Our daughter, bless her heart, did not notice a thing while she debated the relative magic of a unicorn horn versus a fairy wand and offered the occasional rendition of “Bastard Babes.” Although I came close to doubting myself when I overheard a conversation they had right before bed.
I was bringing up a load of clean towels when I found Xavier in her room, balanced on a pillow on one side of Sofia’s lilac-colored table and chair set while she set the room up for an impromptu tea party.
“What about me?” Xavier was asking. “I want a crown. I can’t be a princess too?”
Sofia just giggled. “No, Dad. You’re the prince, I told you.” She cocked her little head. “But here. I can give you wings so you can be a fairy prince.”

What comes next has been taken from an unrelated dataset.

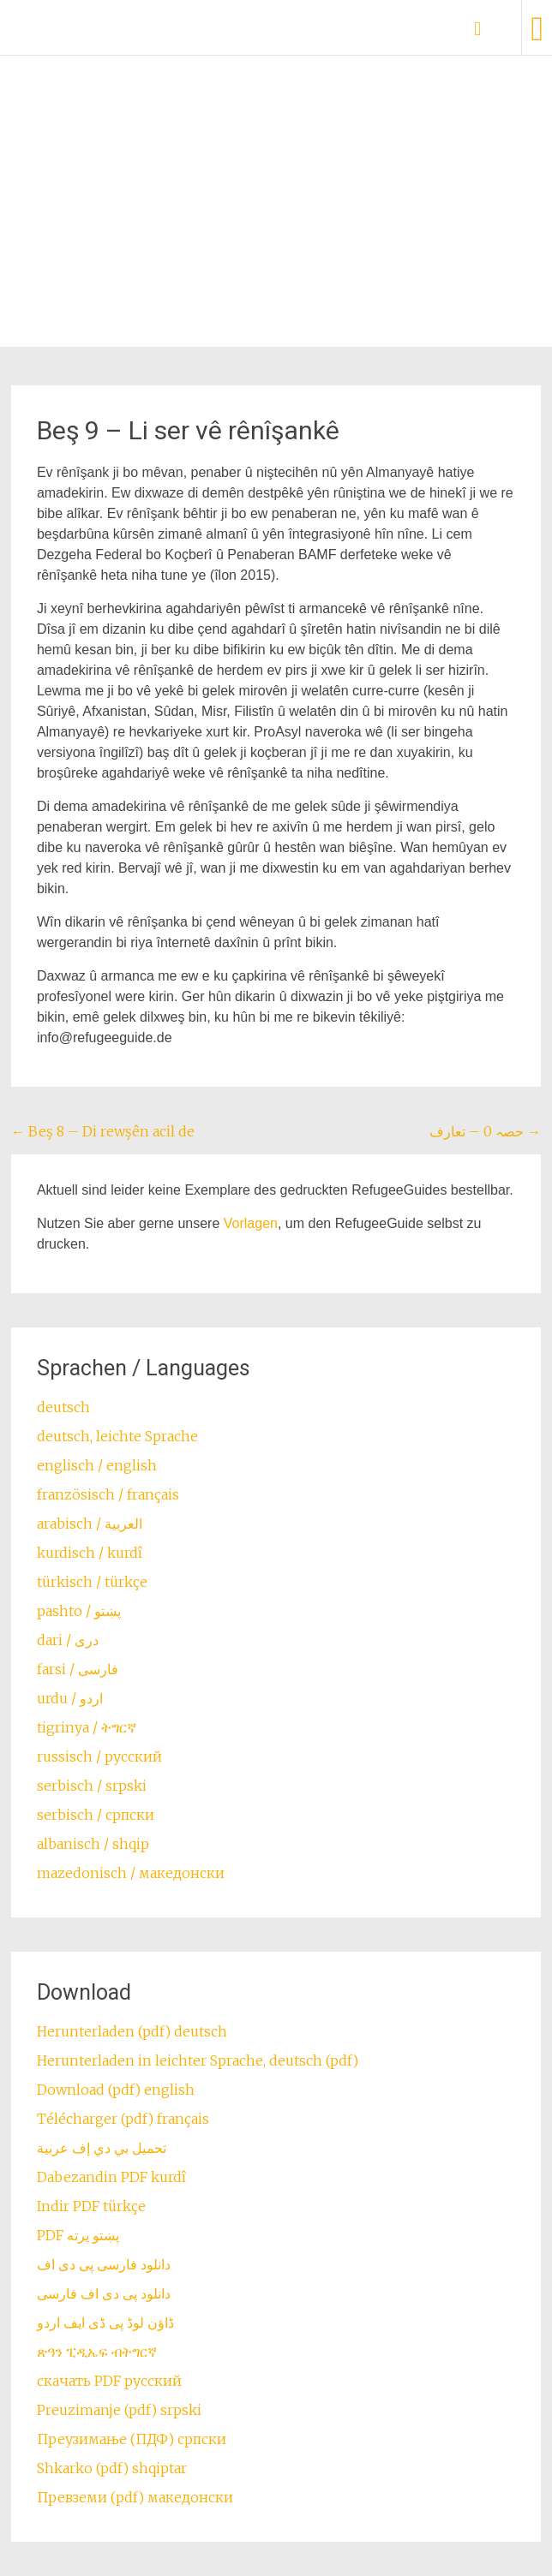 The width and height of the screenshot is (552, 2576). Describe the element at coordinates (86, 1727) in the screenshot. I see `tigrinya / ትግርኛ` at that location.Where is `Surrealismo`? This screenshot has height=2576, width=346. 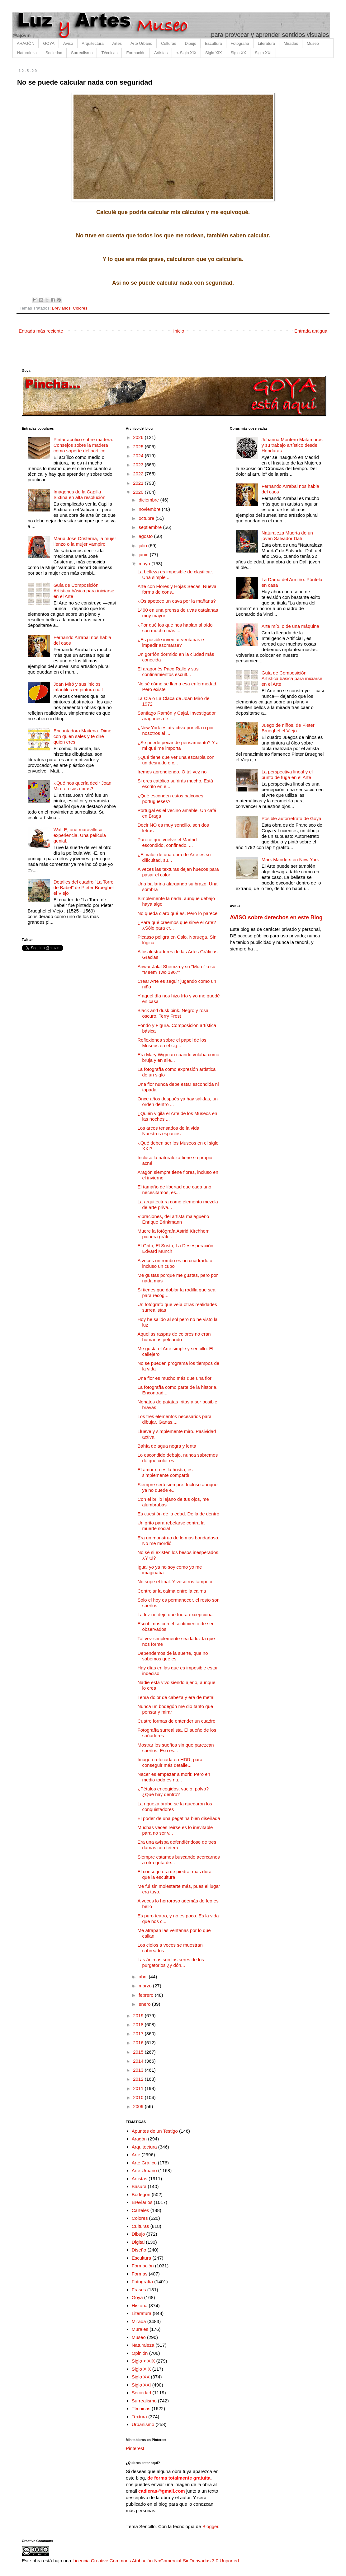
Surrealismo is located at coordinates (81, 52).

There was some shuffling, but when I peeked in a few moments later, Xavier had somehow managed to hang Sofia’s rainbow fairy wings over his massive shoulders along with a purple cape and a plastic tiara gleaming from his black waves. He calmed drank his pretend tea while Sofia put on her own costume.
Oh, my heart.
I ducked back out, stifling my own giggle, and was about to leave when I caught the next thing Xavier said.
“You know those are just movies, right, babe?” He asked her gently. “Princes don’t really exist like that. And little girls don’t have to wait for someone to rescue them, right?”
I tried back just to find Sofia giving him a long look I’d seen in the mirror more than once.
“You rescued Mommy.”
“Did I? Not so sure about that.”
The dejection in his voice made my heart sink.
“Well, the prince always makes mistakes before he makes it right. Everyone make mistakes, Dad. You just have to say you’re sorry and try harder next time.”
There was a long silence filled by the sounds of Sofia “pouring tea” for the other tea party attendants, which appeared to be a large Kermit the Frog, a bear she always stole from Matthew’s room, and, of course, Tyrone the unicorn.
“Cheers, Dad,” he told him.
“Cheers,” Xavier replied. Then, a few moments of pretend sipping later: “I love you, baby girl. You know that too, right?”
“Yep, I know,” Sofia said cheerily. “But what about Mama?”
“What about Mummy?”
“Don’t you love her?”
There was a long pause. I should have walked away.
“Yeah.” Xavier’s deep voice was barely audible, but it still drifted across the room. “Yeah, babe, I love her a lot.”
“Good. She loves you too.”
“I’m not so sure about that one, babe. But we get on just fine.”
“No, she definitely loves you,” Sofia said. “Because whenever she sees your flowers, her eyes get all misty like the rain and she says, ‘that damn man!’ Same as when Zio lets us use his car or pays her bills. It means she loves him. She told me. So that means she loves you too.”
There was a low chuckle, but no other reply.
“Just say you’re sorry,” Sofia told him again. “It always works for me. Then she gives me a hug and sometimes makes me hot chocolate too. The kind with the little marshmallows. They’re really good.”
* * *
When I came back downstairsfrom putting Sofia to sleep, Xavier hadn’t retreated to his lair but was mulling on the back porch, swirling a glass of brown liquid like he was hypnotizing himself with it. A floorboard creaked as I went out to join him, carrying a can of La Croix and a heavy wool blanket.
I scrunched my ponytail with one hand and pushed the other over my face, stifling a yawn. “She’s finally down. I nearly went with her.”
He was quiet while I opened the La Croix and took a seat at the little table before covering my shoulders with the blanket. I figured I’d just address the elephant in the room—or the deck—head-on.